Row	Source	Problem	Reason code
`crm-1003`	CRM	`not-an-email`	`email_invalid`
`crm-1004`	CRM	NULL email	`email_invalid`
`crm-1005`	CRM	NULL `created_at`	`created_at_invalid`
`crm-1006`	CRM	status `PENDING` (not ACTIVE/INACTIVE)	`status_invalid`
`app-2003`	WebApp	`bad-email`	`email_invalid`
`app-2004`	WebApp	NULL email	`email_invalid`
`app-2005`	WebApp	NULL `signup_epoch`	`created_at_invalid`
`app-2006`	WebApp	country `USA` (3 letters, need 2)	`country_invalid`
`app-2007`	WebApp	`is_active = 9` (unmapped)	`status_invalid`

The 4 accepted rows (crm-1001, crm-1002, app-2001, app-2002) are the only ones with valid email, timestamp, 2-letter country, and allowed status.

Optional: run it yourself

If you do want to reproduce the output above:

cd "Starburst and Spark Testing"
chmod +x scripts/*.sh
make all          # or the manual steps in "Manual run order"

If Docker permission errors occur, prefix with sg docker -c "make all". First pipeline run takes ~2 minutes while Spark downloads JDBC drivers; subsequent runs are faster.

Trino UI / CLI

Setting	Value
URL	http://localhost:8080
Username	`demo`
Password	none (local demo, no auth configured)

Spark UIs

Service	URL
Master	http://localhost:8081
Worker	http://localhost:8082

No login required.

Direct database ports (optional)

Database	Host port	DB	User	Password
CRM Postgres	`15432`	`crm`	`demo`	`demo_password`
Governed Postgres	`15433`	`governed`	`demo`	`demo_password`
WebApp MySQL	`13306`	`appdb`	`demo`	`demo_password`

For the demo story you normally query through Trino, not these ports directly.

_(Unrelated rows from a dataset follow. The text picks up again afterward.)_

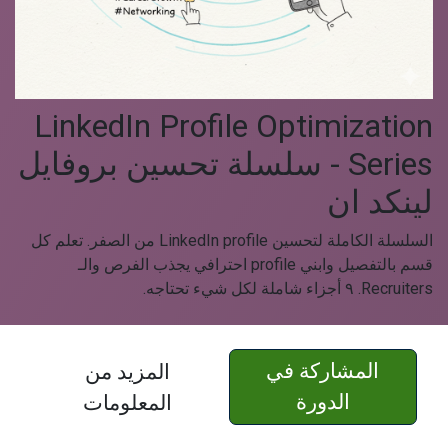
‫LinkedIn Profile Optimization
Series - سلسلة تحسين بروفايل
لينكد ان‬
‫السلسلة الكاملة لتحسين LinkedIn profile من الصفر. تعلم كل
قسم بالتفصيل وابني profile احترافي يجذب الفرص والـ
Recruiters. ٩ أجزاء شاملة لكل شيء تحتاجه.‬
المشاركة في
المزيد من
الدورة
المعلومات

Important demonstration talking points

Trino role

Federated SQL access layer. It reads across PostgreSQL and MySQL source schemas and exposes a single query interface.

Trino connects to:

PostgreSQL CRM source through the crm catalog
MySQL WebApp source through the webapp catalog
PostgreSQL governed output through the governed catalog
Iceberg governed tables through the iceberg catalog (Nessie + local Parquet)

The demo proves this with SQL queries that read from all four catalogs.

Spark role

Processing and enforcement layer. It reads the federated Trino query, normalizes records into a central schema, validates them, and writes accepted/rejected outputs.

Spark:

reads the federated query from Trino via JDBC (jobs/enforce_customer_schema.py)
normalizes source-specific field names and types
checks the result against the central schema contract
rejects invalid rows with explicit rejection reasons
writes valid rows into the governed accepted table
writes invalid rows into the quarantine/reject table

Each make pipeline run appears as a completed application in the Spark master UI.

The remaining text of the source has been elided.